▸ Task directions
The data that follows is to be copied exactly, with each image removed.
▬▬▬▬▬▬▬▬▬▬
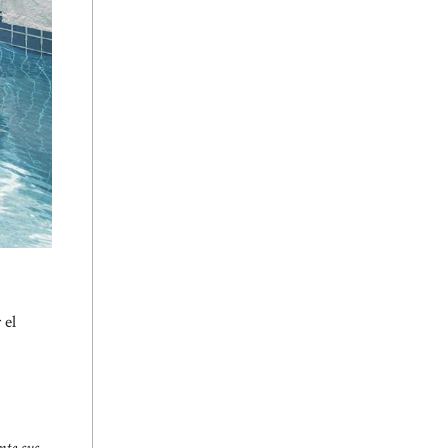
 el
nte sus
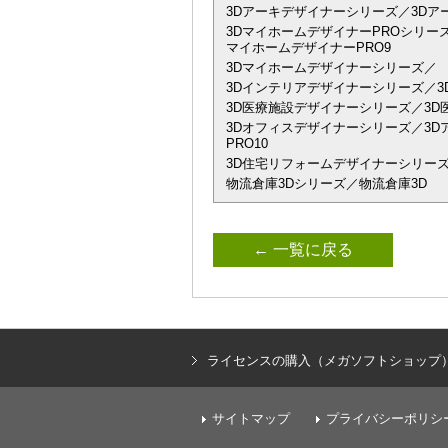
3Dアーキデザイナーシリーズ／3Dアーキデザイ
3DマイホームデザイナーPROシリーズ
マイホームデザイナーPRO9
3Dマイホームデザイナーシリーズ／
3Dインテリアデザイナーシリーズ／3D
3D医療施設デザイナーシリーズ／3D
3Dオフィスデザイナーシリーズ／3Dアーキデザ
PRO10
3D住宅リフォームデザイナーシリーズ
物流倉庫3Dシリーズ／物流倉庫3D
← 一覧に戻る
ライセンスの購入（メガソフトショップ
サイトマップ
プライバシーポリシ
▬▬▬▬▬▬▬▬▬▬
▸ Solution to this problem
 el
nte sus
3Dアーキデザイナーシリーズ／3Dアーキデザイ
3DマイホームデザイナーPROシリーズ
マイホームデザイナーPRO9
3Dマイホームデザイナーシリーズ／
3Dインテリアデザイナーシリーズ／3D
3D医療施設デザイナーシリーズ／3D
3Dオフィスデザイナーシリーズ／3Dアーキデザ
PRO10
3D住宅リフォームデザイナーシリーズ
物流倉庫3Dシリーズ／物流倉庫3D
← 一覧に戻る
ライセンスの購入（メガソフトショップ
サイトマップ
プライバシーポリシ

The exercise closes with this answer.